California’s New Embrace of Bilingual Education: An Academic and a Personal Affirmation

Patricia Gandara, the Co-Director of the Civil Rights Project at UCLA, explains the technical significance of Californians’ rejection at the polls last week of the 1998, Proposition 227, which mandated English-only in the public schools. Voters replaced it with Proposition 58, which grants local school districts the right to design their own programs for English language instruction, including bilingual education.

Here is Gandara’s description of what happened last week in California: “As the election results were rolling in across the country signaling that Donald Trump would become the 45th president of the United States, nearly three-quarters of Californians had voted to restore bilingual education in California. The Trump campaign had been overtly anti-immigrant, while the restoration of bilingual education was an affirmation of the valuing of the children of immigrants…  Proposition 58, ‘The Multilingual Education Initiative,’ lifted the ban and expands access to bilingual (usually targeted to English learners) and dual-language programs (that incorporate both English learners and English speakers wanting to learn a second language).”

Gandara briefly summarizes academic research on the benefits of bilingual education of both types: “During the last 18 years, research has been conducted that shows significant benefits to multilingual instruction. Canadians have long been researching the cognitive benefits and concluding that learning in more than one language effectively made students ‘smarter’—they demonstrated a greater capacity for focused attention and avoidance of distractions… In recent years, longitudinal research—following the same children over their entire school career, from kindergarten to high school—comparing those in bilingual and dual-language programs to those in English-only classrooms, has concluded that while the bilinguals start slower, they end with superior outcomes in English, and Latino students perform better in both English and math when enrolled in bilingual programs.”

It is a fine thing that Californians have taken the very step that academic researchers recommend.  It is far more moving to understand how this feels personally to someone who endured the English-only regime that has operated for a long time in California and many other places across the United States.  In Tuesday’s NY Times, Héctor Tobar, a professor of journalism at the University of Oregon, tells his own story as a boy who grew up during “English-only”: “In the deepest reaches of my brain, there is a boy who speaks Spanish. He calls his mother and father ‘Mamá‘ and ‘Papá.’  One of his favorite expressions is ‘qué lindo‘ (how nice, or how sweet).  He’s proud of the Mexican slang he’s learned: for instance, ‘no hay pedo,’ which means ‘no problem,’ though its literal translation is ‘there is no fart.’  California nearly killed that boy… Like millions of Latino kids educated in California public schools, I never took a class in Spanish grammar or Spanish literature, nor was I ever asked to write a single word with an accent or a squiggly tilde over it…. Spanish was the language of poverty and backwardness in the eyes of some school administrators, and many others. Supposedly, we got smarter by forgetting Spanish. By the time I was a teenager, I spoke the language at the level of a second grader. My English was perfect, but in Spanish I was a nincompoop.  I knew I had lost something priceless to me.”

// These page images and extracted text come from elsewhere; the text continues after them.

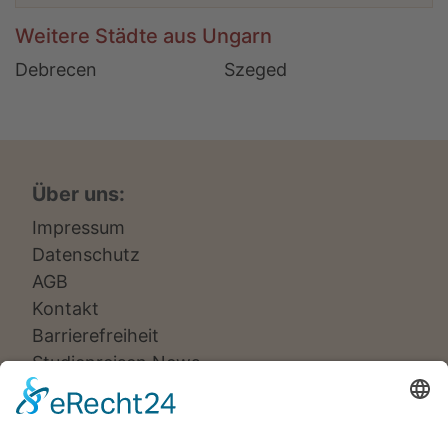
Weitere Städte aus Ungarn
Debrecen
Szeged
Über uns:
Impressum
Datenschutz
AGB
Kontakt
Barrierefreiheit
Studienreisen News
Veranstalter: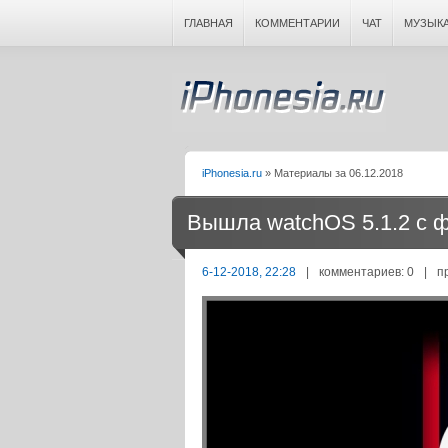
ГЛАВНАЯ
КОММЕНТАРИИ
ЧАТ
МУЗЫК
iPhonesia.ru
» Материалы за 06.12.2018
Вышла watchOS 5.1.2 с 
6-12-2018, 22:28
|
комментариев: 0
|
п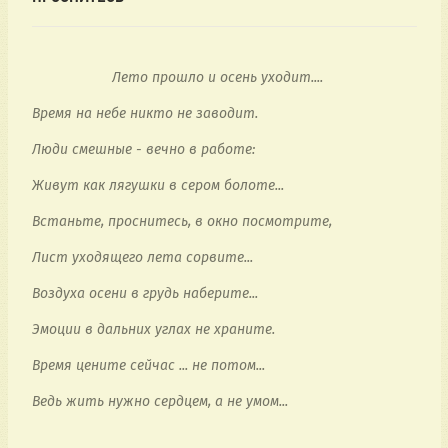
                    Лето прошло и осень уходит....
Время на небе никто не заводит.
Люди смешные - вечно в работе:
Живут как лягушки в сером болоте...
Встаньте, проснитесь, в окно посмотрите,
Лист уходящего лета сорвите...
Воздуха осени в грудь наберите...
Эмоции в дальних углах не храните.
Время цените сейчас ... не потом...
Ведь жить нужно сердцем, а не умом...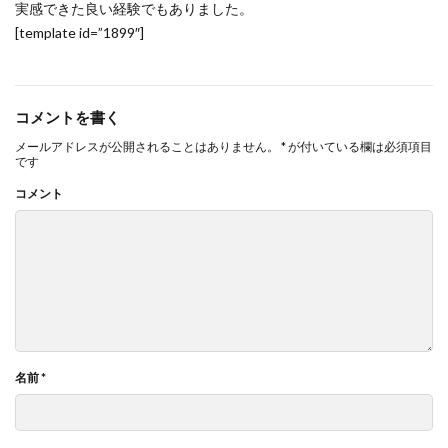
実感できた良い経験でもありました。
[template id=”1899″]
コメントを書く
メールアドレスが公開されることはありません。
*
が付いている欄は必須項目
です
コメント
名前
*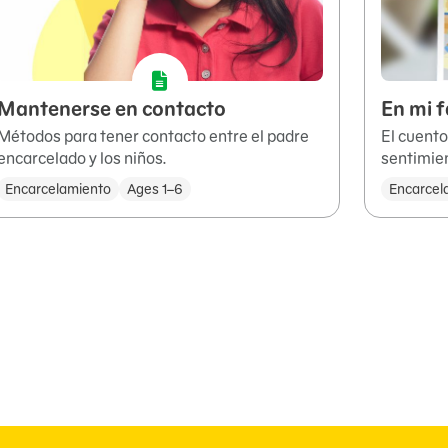
Mantenerse en contacto
En mi f
Métodos para tener contacto entre el padre
El cuento
encarcelado y los niños.
sentimie
Encarcelamiento
Ages 1–6
Encarcel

Tobar loves languages and he endorses bilingualism: “No one disputes that every child in this country should learn English. But the no-Spanish dictate amounted to a form of cultural erasure. It was a cruel, shortsighted act, born of ignorance and intolerance. Being literate in the language of your immigrant ancestors (whether that language is Spanish, Korean, Mandarin or Armenian) makes you wiser and more powerful. I know this from experience.”

Tobar made up for the loss of his family’s primary language by studying Spanish in college. “With Spanish endearments and ample use of the subjective tense and the diminutive, I have learned that to know a language is to enter into another way of being… Today, I write books in English, but the roots of my career as a writer lie in Spanish literacy and Spanish fluency.”

And there is something even more personal: “Most of my extended family lives in Guatemala and speaks no English. When I returned to that country as a fluent Spanish speaker, I had my first grown-up conversations with my grandparents, uncles and cousins.”

Please read Héctor Tobar’s very moving plea for bilingual education.  Thank goodness Californians have formally recognized that forcing immigrants to extinguish their primary languages and their cultures is no way to “make America great again.”